Ramazan ayında beslenme önerileri

Ramazan ayında iftar ve sahur olmak üzere iki ana öğün bulunmaktadır. Ramazanda beslenme düzeninin sağlıklı ve dengeli olması, oruç tutan kişilerin yaşamını doğrudan etkiler. Ramazan ayını sağlıklı geçirmek, oruçlu iken dengeli ve yeterli beslenme ile mümkündür. Oruç sırasında baş ağrısı, halsizlik, konsantrasyon güçlüğü, hazımsızlık, kabızlık gibi sindirim problemleri yaşanabilir.

Sahurda ne yemeliyim?

Sahur öğününü atlamayın, mutlaka yapın, Sahurda protein ağırlıklı beslenmek gün içerisinde uzun süreli doygunluğa neden olur. Bunun için sahurda süt, peynir, yoğurt, haşlanmış yumurtaya ağırlık vermek lazım. Yine sahurda kızartılmış besinlerden kaçınmak lazım.

İftar nasıl olmalı?

-İftara çorba ile başlamak, arkasından hafif bir kahvaltı ve istenirse bir sebze yemeği ile tamamlamak doğru olandır.

-İftar hızlı yenmemeli, yemekler ağızda iyice çiğnenmelidir.

-Hurma tüketimi oldukça önemlidir. Hurma potasyum içeriği oldukça zengin bir meyvedir. Sinir sistemi ve kasların düzenli çalışmasında büyük rol oynar. Aynı zamanda içeriğindeki demir oranı ile de kırmızı kan hücrelerinin yapımını destekler.

-Özellikle iftarda işlenmiş etler, tütsülenmiş, salamura besinlerden ve aşırı tuzdan uzak durulmalıdır.

-Kaybedilen sıvı ve mineral kaybını yerine koymak lazım, kişinin vücut bütünlüğüne göre ortalama 2-2,5 litre sıvı tüketimi iftarla sahur arasında gerçekleştirilmelidir. Yeterince su tüketilmezse oruç saatlerinde halsizlik, uyuklama, odaklanma güçlüğü, depresyon, tansiyon düşmesi gibi birçok sağlık sorunu yaşanabilir.

-Su tek seferde hızlı içmemeli, suyu iftar boyunca yavaş yavaş içmek gerekir. Hızlıca içilen su emilimini azaltacağı gibi reflüyü de artırır.

-İftarda aşırı şerbetli tatlılar yerine sütlü tatlılar tercih edilmelidir.

-Reflü hastaları iftar ve sahur sonrası hemen uyumamalı, ağır egzersizlerden kaçınılmalı ancak iftar sonrası hafif yürüyüşler yapılmalıdır.

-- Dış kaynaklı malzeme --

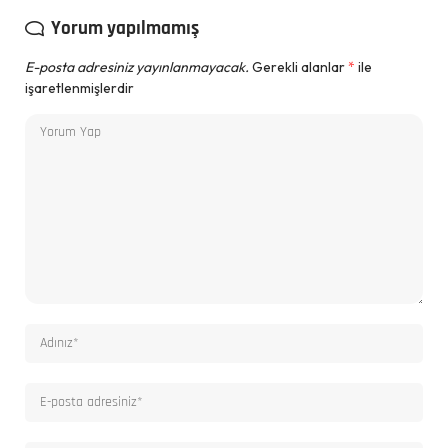
Yorum yapılmamış
E-posta adresiniz yayınlanmayacak.
Gerekli alanlar
*
ile
işaretlenmişlerdir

-Mide ve bağırsak rahatsızlığı nedeniyle hekim tarafından verilen ilaçlar mutlaka iftar ya da sahurda alınmalıdır.

Yemeklerde lif oranı yüksek besinler tercih edilmesi kabızlığı önleyecektir. Kuru baklagiller, mercimek, salata, taze ve kuru meyveler, şeker ilavesiz kompostolar, hurma, ceviz, badem gibi yemişler tüketilmelidir.

-Kilo kontrolü ve kalp sağlığının korunması için sabah yürüyüşü gibi şiddeti ve temposu düşük egzersizler mutlaka yapılmalıdır.

-Kahve veya çay tüketmek suyun yerini tutmamaktadır. Papatya çayı, yeşil çay ve siyah çay antioksidan içerikleri nedeniyle önerilmektedir. Ancak çay kahve tüketimi suyun vücuttan atılımı hızlandırır. Bu sebeple çay kahve tüketiminden sonra mutlaka su içmek gereklidir.